**PROBLEM**:
Everything from the line containing "2025年5月 (2)" through the end of the entries should be transcribed exactly. Leave out all other lines.

**INPUT FOR THIS TASK**:

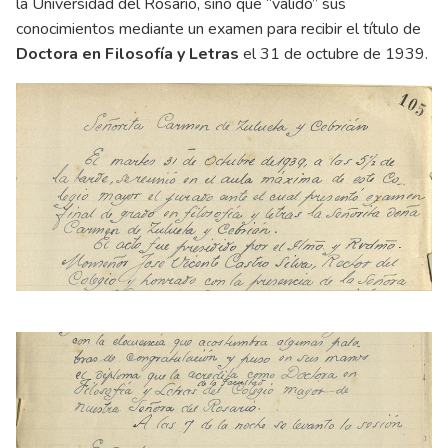
la Universidad del Rosario, sino que “validó” sus
conocimientos mediante un examen para recibir el título de
Doctora en Filosofía y Letras
el 31 de octubre de 1939.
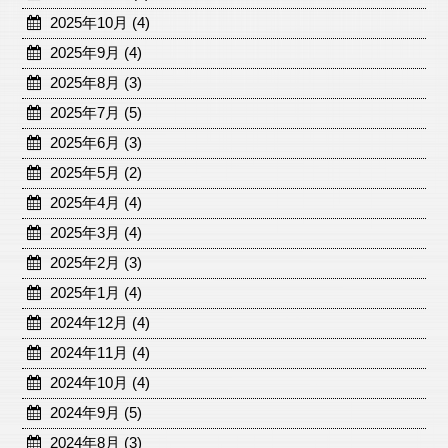
2025年10月 (4)
2025年9月 (4)
2025年8月 (3)
2025年7月 (5)
2025年6月 (3)
2025年5月 (2)
2025年4月 (4)
2025年3月 (4)
2025年2月 (3)
2025年1月 (4)
2024年12月 (4)
2024年11月 (4)
2024年10月 (4)
2024年9月 (5)
2024年8月 (3)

**TASK OUTPUT**:
2025年5月 (2)
2025年4月 (4)
2025年3月 (4)
2025年2月 (3)
2025年1月 (4)
2024年12月 (4)
2024年11月 (4)
2024年10月 (4)
2024年9月 (5)
2024年8月 (3)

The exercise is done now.